# Segmenting and Clustering Neighborhoods in Toronto

In this notebook we will explore, segment, and cluster the neighborhoods in the city of Toronto. However, the neighborhood data is not readily available on the internet. A Wikipedia page exists that has all the information we need to explore and cluster the neighborhoods in Toronto.
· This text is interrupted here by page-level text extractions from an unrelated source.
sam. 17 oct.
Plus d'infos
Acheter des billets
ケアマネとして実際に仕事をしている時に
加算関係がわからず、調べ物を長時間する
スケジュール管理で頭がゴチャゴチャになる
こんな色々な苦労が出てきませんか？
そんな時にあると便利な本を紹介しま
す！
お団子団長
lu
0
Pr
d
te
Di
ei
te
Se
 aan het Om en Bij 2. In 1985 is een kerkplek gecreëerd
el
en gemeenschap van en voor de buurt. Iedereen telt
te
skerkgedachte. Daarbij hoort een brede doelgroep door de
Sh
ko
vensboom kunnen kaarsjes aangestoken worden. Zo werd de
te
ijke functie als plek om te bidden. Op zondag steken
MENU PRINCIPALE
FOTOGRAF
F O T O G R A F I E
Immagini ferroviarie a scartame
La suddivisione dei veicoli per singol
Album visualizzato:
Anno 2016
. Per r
We will need to scrape the Wikipedia page and wrangle the data, clean it, and then read it into a pandas dataframe so that it is in a structured format.
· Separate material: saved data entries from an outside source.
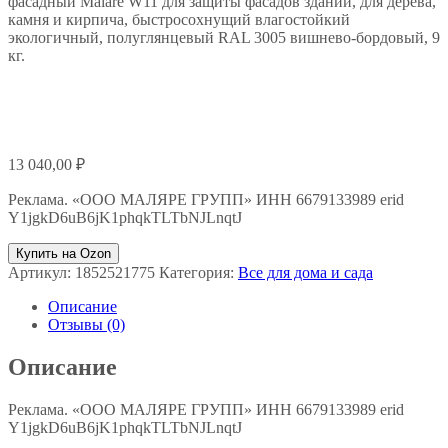
фасадный Malare W11 для защиты фасадов зданий, для дерева,
камня и кирпича, быстросохнущий влагостойкий
экологичный, полуглянцевый RAL 3005 вишнево-бордовый, 9
кг.
13 040,00
₽
Реклама. «ООО МАЛЯРЕ ГРУПП» ИНН 6679133989 erid
Y1jgkD6uB6jK1phqkTLTbNJLnqtJ
Купить на Ozon
Артикул:
1852521775
Категория:
Все для дома и сада
Описание
Отзывы (0)
Описание
Реклама. «ООО МАЛЯРЕ ГРУПП» ИНН 6679133989 erid
Y1jgkD6uB6jK1phqkTLTbNJLnqtJ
Let's start importing the required libraries. _requests_ will be used to retrieve the Wikipedia paga, and _BeautifulSoup_ to scrape the page.

In [1]:
import pandas as pd
import numpy as np
import requests
from bs4 import BeautifulSoup

Retrieve the page with the data, and verify the response is correct (code 200 = Ok).

In [2]:
page = requests.get("https://en.wikipedia.org/wiki/List_of_postal_codes_of_Canada:_M")
page.status_code

200

Now we use _BeautifulSoup_ library to parse downloaded page. We verify the title of the page is correct.

In [3]:
soup = BeautifulSoup(page.content, 'html.parser')
print("Page Title: '{}'".format(soup.title.get_text()))
neigh_table = soup.table

Page Title: 'List of postal codes of Canada: M - Wikipedia'


Now extract data from the page, which is in the table of postal codes. We loop over all the rows and columns to obtain the data. The dataframe will consist of three columns: PostalCode, Borough, and Neighborhood.

In [4]:
#columns = [col.get_text().strip('\n') for col in neigh_table.tbody.find_all('th')]
columns = ['PostalCode', 'Borough', 'Neighborhood']
rows = [[col.get_text().strip('\n') for col in row.find_all('td')] for row in neigh_table.tbody.find_all('tr')]
rows[0:5]

[[],
 ['M1A', 'Not assigned', 'Not assigned'],
 ['M2A', 'Not assigned', 'Not assigned'],
 ['M3A', 'North York', 'Parkwoods'],
 ['M4A', 'North York', 'Victoria Village']]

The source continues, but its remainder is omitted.